A member of the Army Corps of Engineers who did not want to be named in this report called the scene “sad,” as “they’d done such a nice job fixing it up.”

“It’s sad that all this money has been spent and hoodlums just don’t care and are destroying stuff,” he said.

It wasn’t immediately clear how soon the graffiti would be removed. The Standard reported the graffiti to the city’s graffiti abatement hotline. We were prompted to leave a message reporting the address and location of the graffiti.

Residents have been lamenting the destruction online.
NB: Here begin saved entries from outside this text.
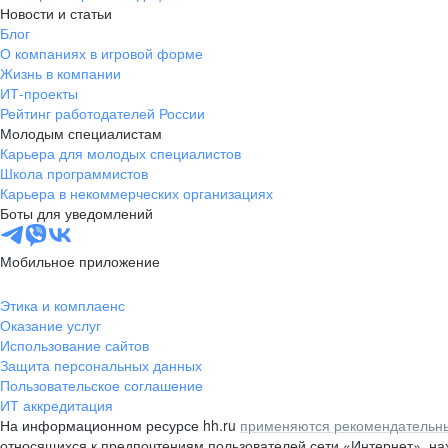
Новости и статьи
Блог
О компаниях в игровой форме
Жизнь в компании
ИТ-проекты
Рейтинг работодателей России
Молодым специалистам
Карьера для молодых специалистов
Школа программистов
Карьера в некоммерческих организациях
Боты для уведомлений
Мобильное приложение
Этика и комплаенс
Оказание услуг
Использование сайтов
Защита персональных данных
Пользовательское соглашение
ИТ аккредитация
На информационном ресурсе hh.ru
применяются рекомендательны
относящихся к предпочтениям пользователей сети «Интернет», н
Ellen Seskin posted photos of the vandalism to the Facebook group, Everybody’s Richmond, on Jan. 12, saying she encountered it while out on a walk.

“It was on the sidewalk, the street, the doors to the ferry, even in the art installation and the ‘stone’ benches,” she said. “I reported it but knowing how slow they are about getting things done — I just know that the longer you leave graffiti, the more likely they are to spray it again.”

In the comment section responding to Seskin’s post, local attorney Daniel Butt questioned why there aren’t cameras in the area.

On Nextdoor, one resident suggested searching to see if the tags match any accounts on Instagram, hoping to identify the perpetrator.

On its website, the City of Richmond says residents should graffiti immediately call Public Works graffiti removal and/or Code Enforcement at 510-965-4905.

Kathy Chouteau contributed to this report.